▸ **TASK TO CARRY OUT**: Skipping all pictures, please restate word for word the lines from the one that contains "Featured Stories (321, 1222)" through the last line of the entries.

--- GIVEN RECORDS Enclosed Below ---

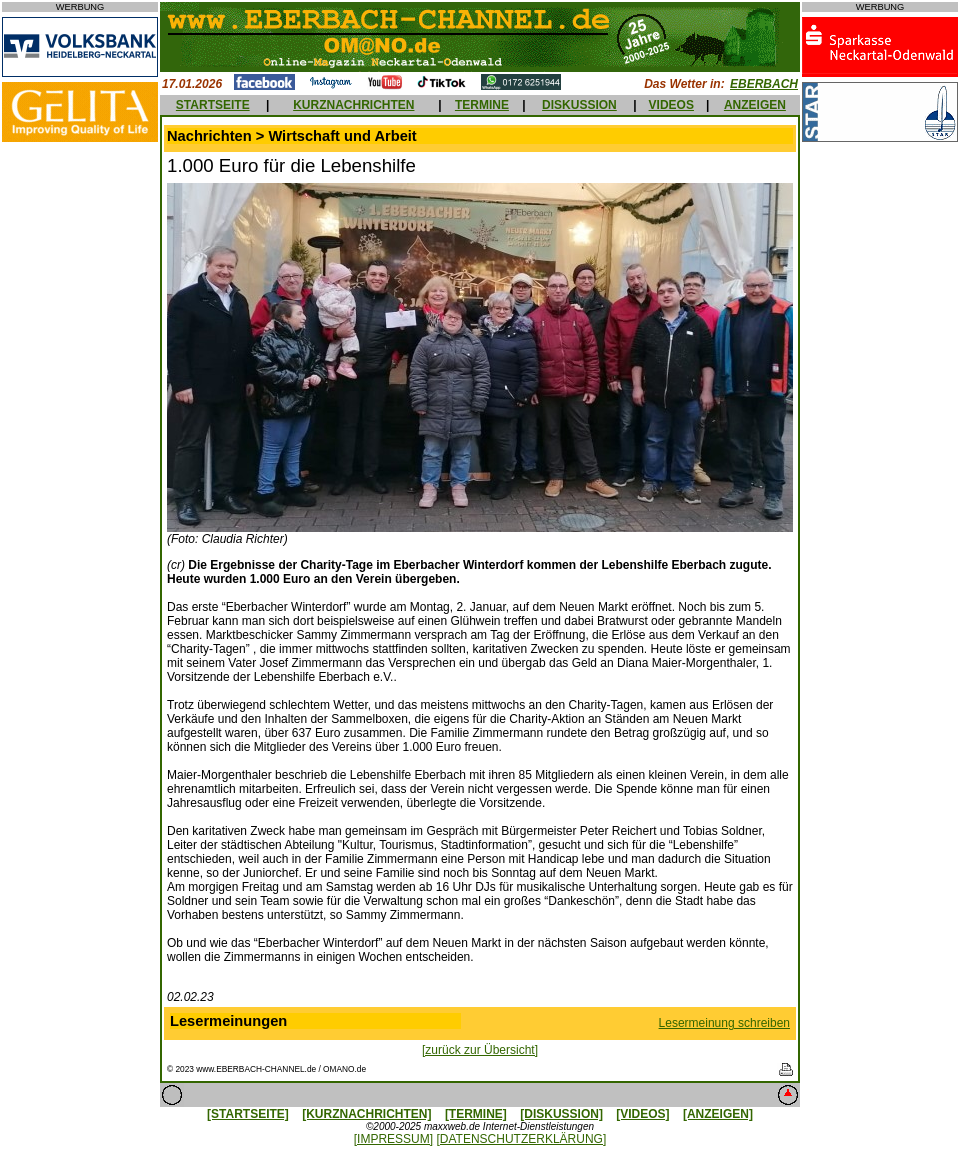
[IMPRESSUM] (393, 1139)
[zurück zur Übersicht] (480, 1050)
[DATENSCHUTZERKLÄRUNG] (521, 1139)
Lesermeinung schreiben (724, 1023)
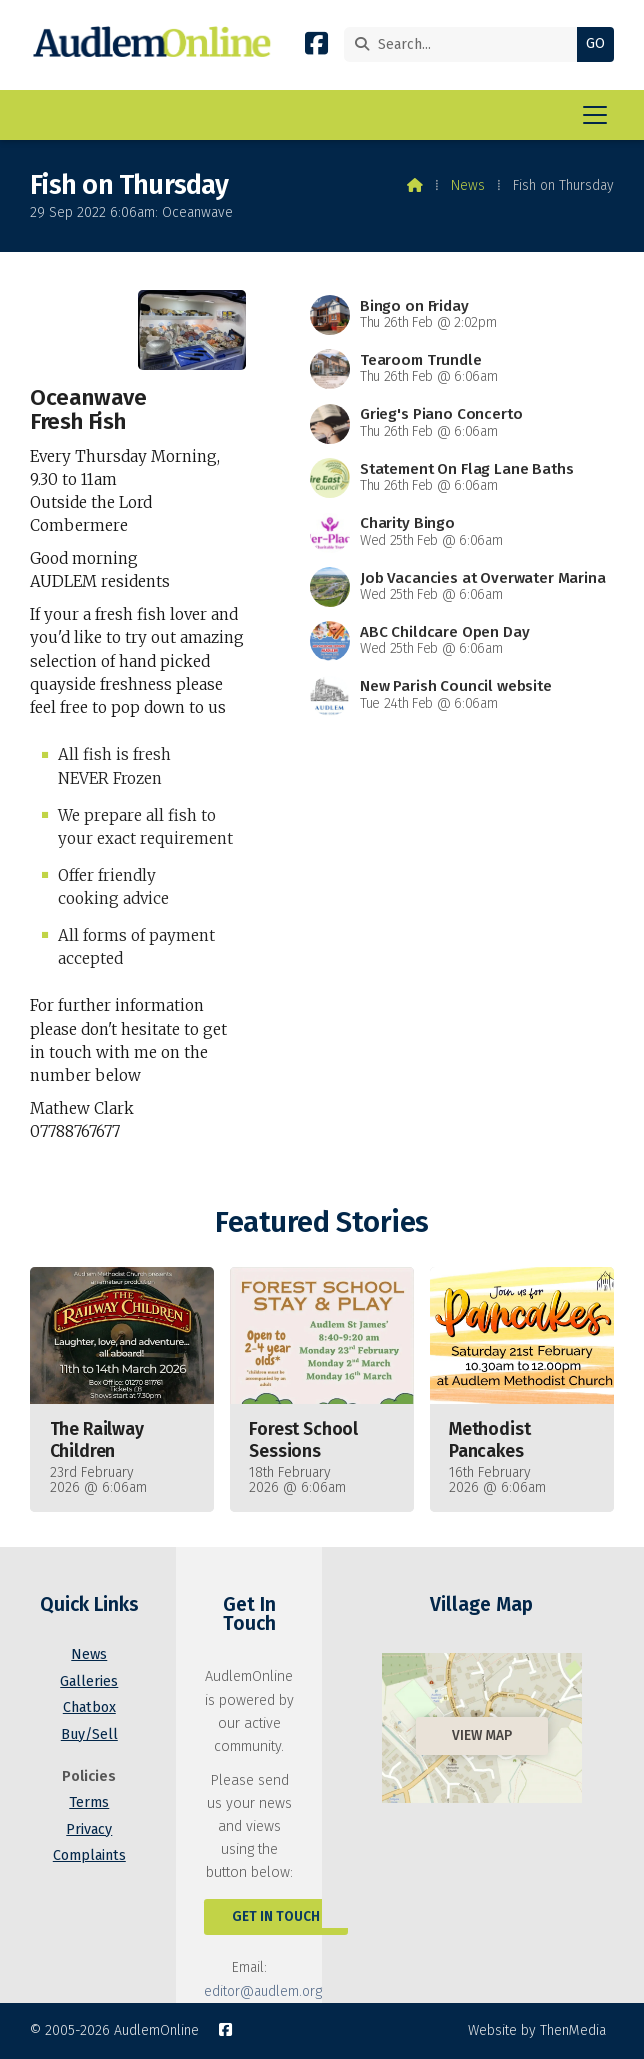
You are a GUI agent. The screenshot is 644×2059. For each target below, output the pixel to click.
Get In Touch (276, 1916)
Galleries (89, 1681)
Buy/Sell (89, 1734)
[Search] (465, 44)
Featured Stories (321, 1222)
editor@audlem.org (263, 1991)
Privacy (89, 1829)
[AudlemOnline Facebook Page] (316, 47)
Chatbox (89, 1707)
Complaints (89, 1855)
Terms (89, 1802)
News (468, 185)
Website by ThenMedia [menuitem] (537, 2030)
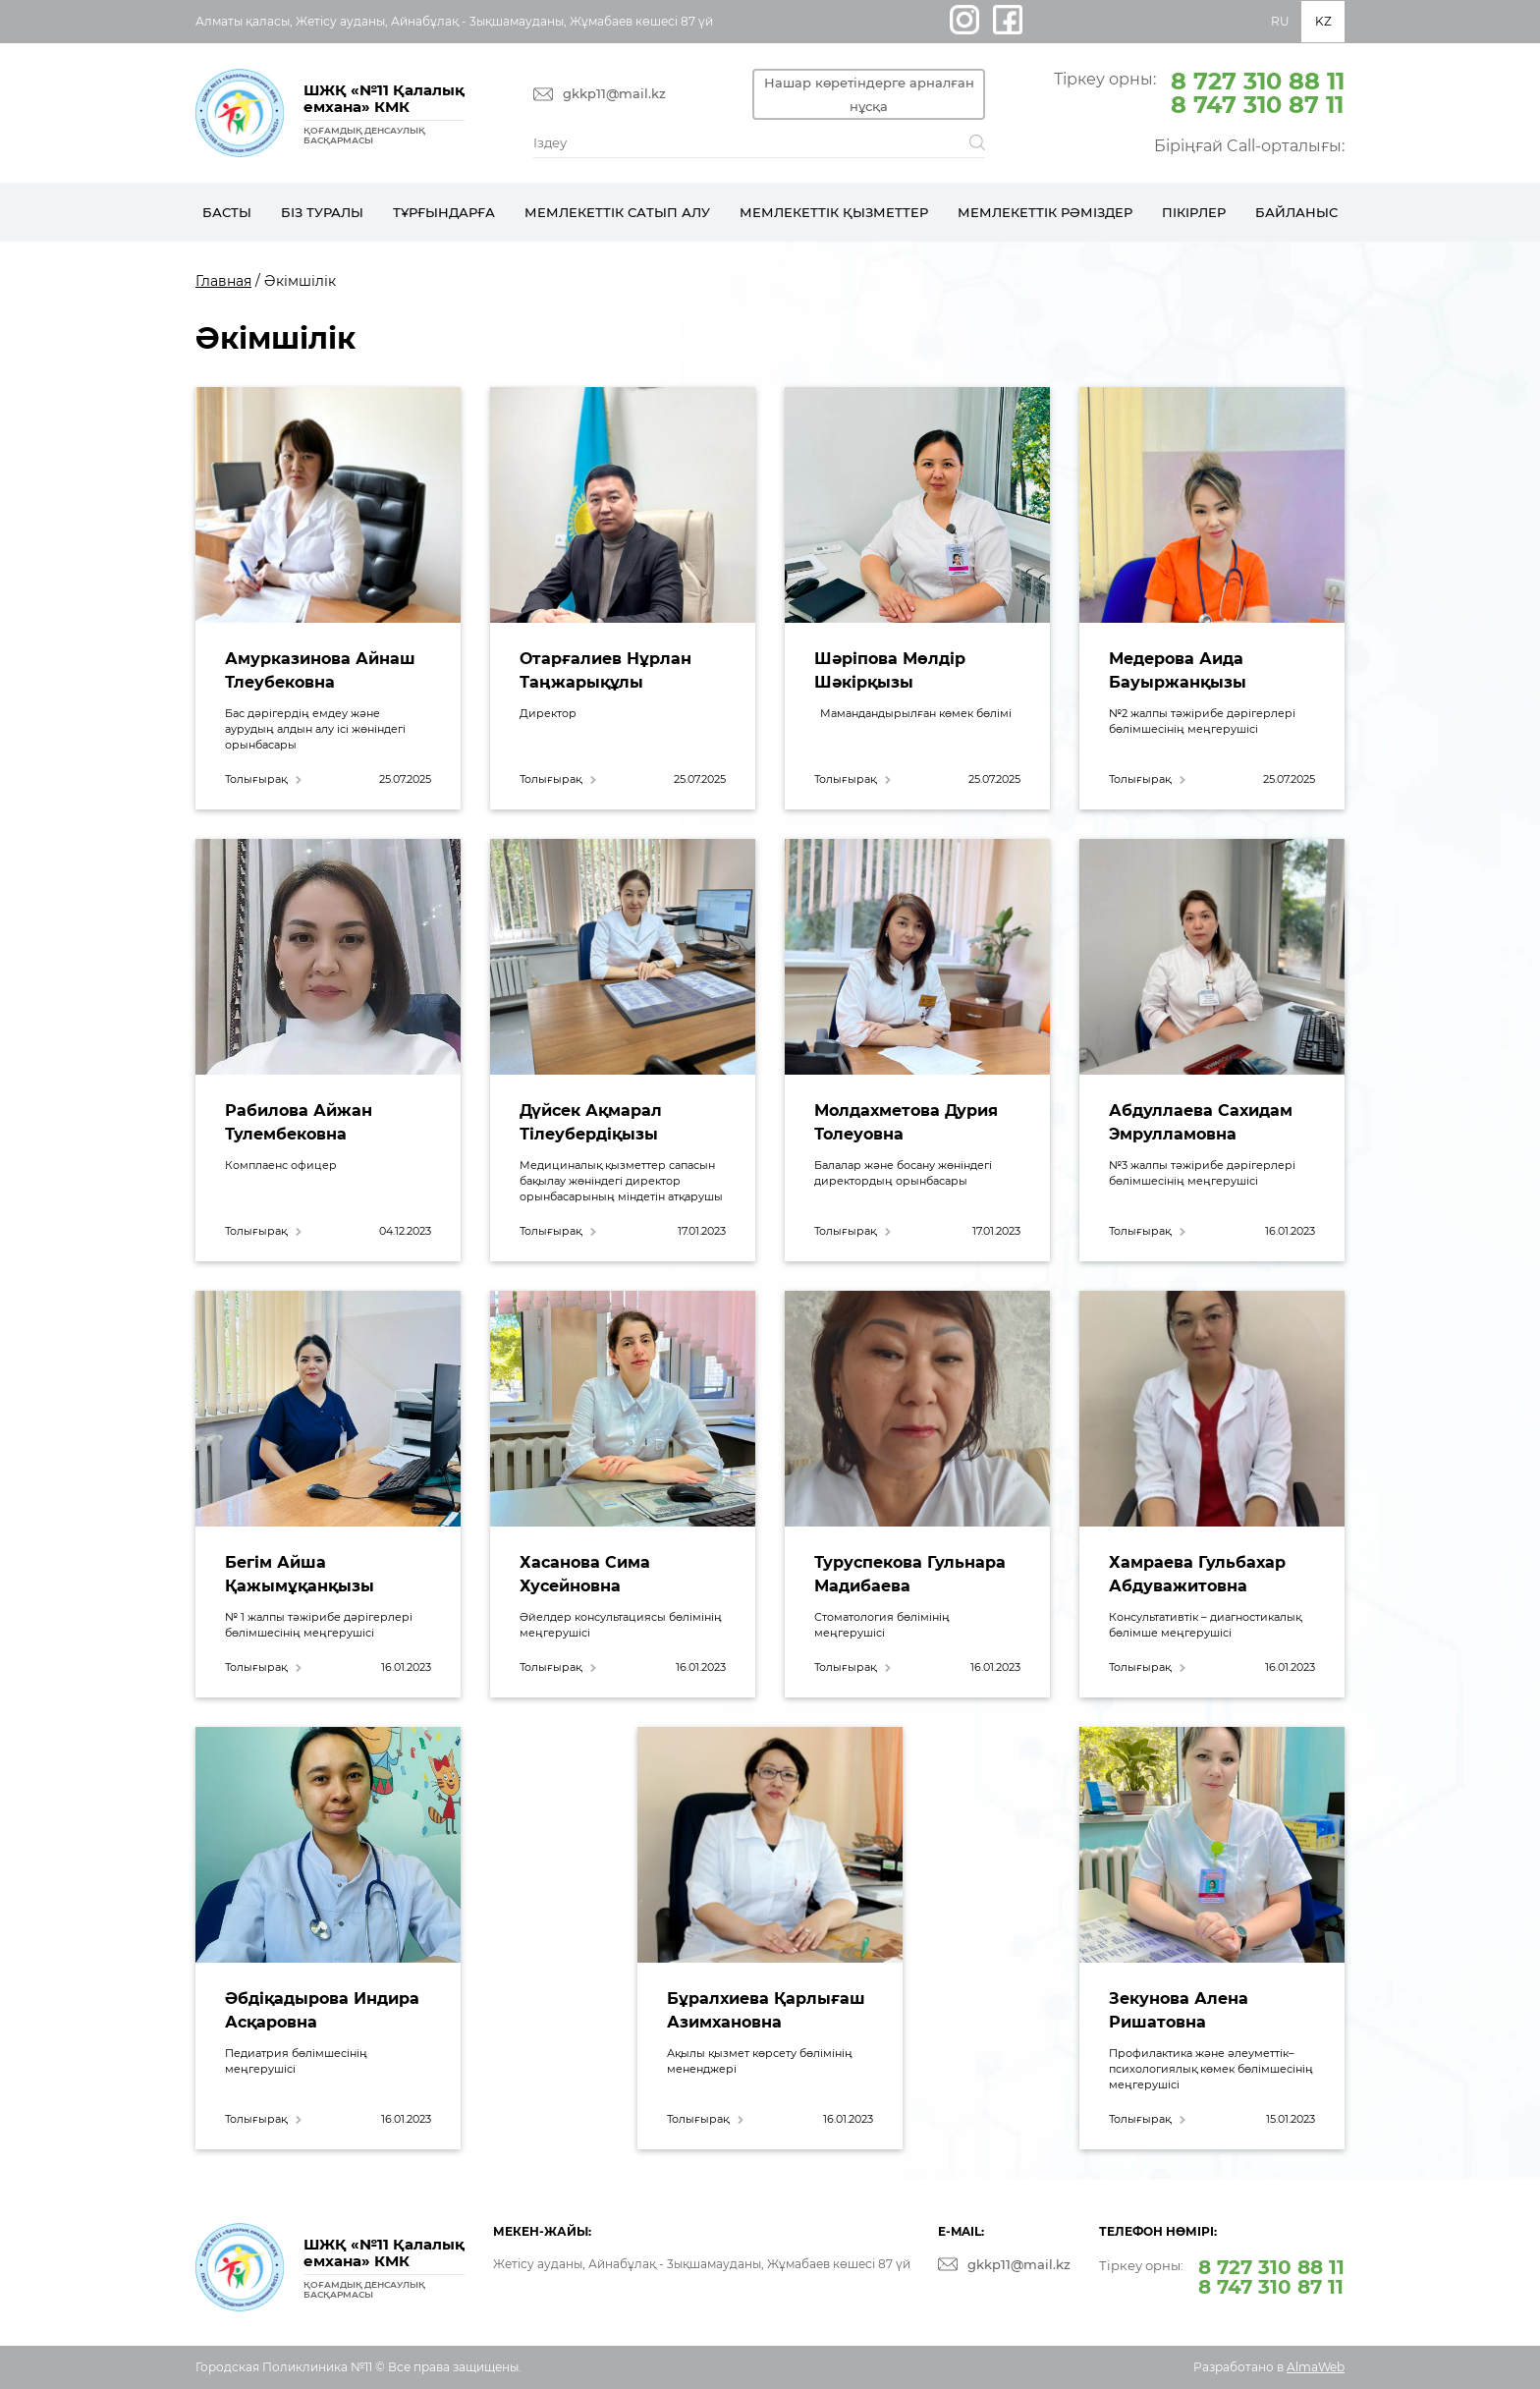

--- End of Enclosed GIVEN RECORDS ---

▸ **RESULT FOR THIS EXERCISE**:
Featured Stories (321, 1222)
editor@audlem.org (263, 1991)
Privacy (89, 1829)
[AudlemOnline Facebook Page] (316, 47)
Chatbox (89, 1707)
Complaints (89, 1855)
Terms (89, 1802)
News (468, 185)
Website by ThenMedia [menuitem] (537, 2030)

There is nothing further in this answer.